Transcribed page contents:
+-------+

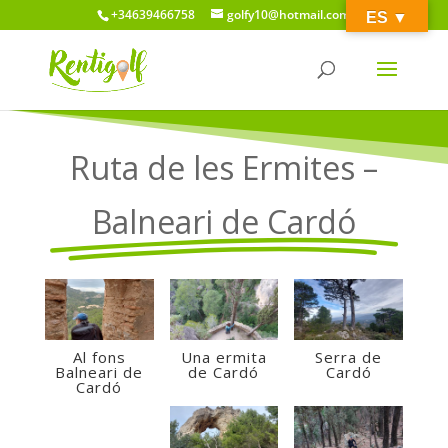
+34639466758
golfy10@hotmail.com
ES ­­▼
Ruta de les Ermites –
Balneari de Cardó
Al fons
Una ermita
Serra de
Balneari de
de Cardó
Cardó
Cardó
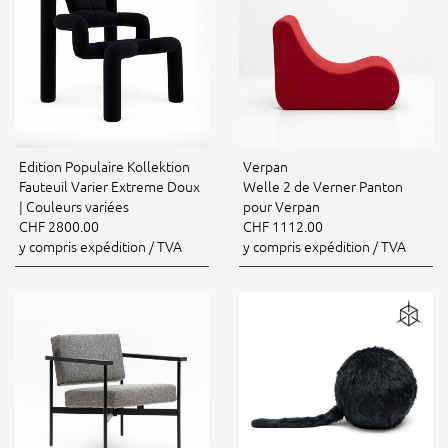
Edition Populaire Kollektion
Verpan
Fauteuil Varier Extreme Doux
Welle 2 de Verner Panton
| Couleurs variées
pour Verpan
CHF 2800.00
CHF 1112.00
y compris expédition / TVA
y compris expédition / TVA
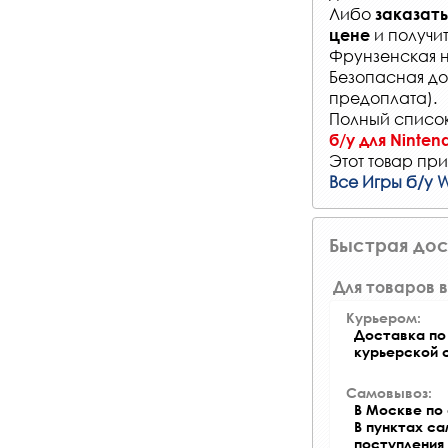
Либо
заказать
и получи
цене
Фрунзенская на
Безопасная до
предоплата).
Полный список
б/у для Ninten
Этот товар при
Все Игры б/у W
Быстрая дос
Для товаров в
Курьером:
Доставка по 
курьерской 
Самовывоз:
В Москве по 
В пунктах с
поступления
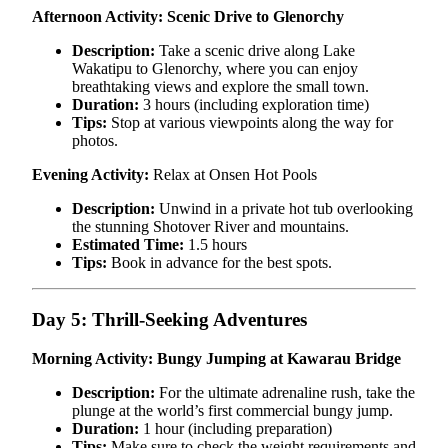
Afternoon Activity: Scenic Drive to Glenorchy
Description:
Take a scenic drive along Lake
Wakatipu to Glenorchy, where you can enjoy
breathtaking views and explore the small town.
Duration:
3 hours (including exploration time)
Tips:
Stop at various viewpoints along the way for
photos.
Evening Activity:
Relax at Onsen Hot Pools
Description:
Unwind in a private hot tub overlooking
the stunning Shotover River and mountains.
Estimated Time:
1.5 hours
Tips:
Book in advance for the best spots.
Day 5: Thrill-Seeking Adventures
Morning Activity: Bungy Jumping at Kawarau Bridge
Description:
For the ultimate adrenaline rush, take the
plunge at the world’s first commercial bungy jump.
Duration:
1 hour (including preparation)
Tips:
Make sure to check the weight requirements and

+-------+

* **WORK TO BE COMPLETED**
Return the records above exactly as written. Do not include their images.

* **YOUR SOLUTION**
+34639466758
golfy10@hotmail.com
ES ­­▼
Ruta de les Ermites –
Balneari de Cardó
Al fons
Una ermita
Serra de
Balneari de
de Cardó
Cardó
Cardó
Edition Populaire Kollektion
Verpan
Fauteuil Varier Extreme Doux
Welle 2 de Verner Panton
| Couleurs variées
pour Verpan
CHF 2800.00
CHF 1112.00
y compris expédition / TVA
y compris expédition / TVA
Либо
заказать
и получи
цене
Фрунзенская на
Безопасная до
предоплата).
Полный список
б/у для Ninten
Этот товар при
Все Игры б/у W
Быстрая дос
Для товаров в
Курьером:
Доставка по 
курьерской 
Самовывоз:
В Москве по 
В пунктах с
поступления
Afternoon Activity: Scenic Drive to Glenorchy
Description:
Take a scenic drive along Lake
Wakatipu to Glenorchy, where you can enjoy
breathtaking views and explore the small town.
Duration:
3 hours (including exploration time)
Tips:
Stop at various viewpoints along the way for
photos.
Evening Activity:
Relax at Onsen Hot Pools
Description:
Unwind in a private hot tub overlooking
the stunning Shotover River and mountains.
Estimated Time:
1.5 hours
Tips:
Book in advance for the best spots.
Day 5: Thrill-Seeking Adventures
Morning Activity: Bungy Jumping at Kawarau Bridge
Description:
For the ultimate adrenaline rush, take the
plunge at the world’s first commercial bungy jump.
Duration:
1 hour (including preparation)
Tips:
Make sure to check the weight requirements and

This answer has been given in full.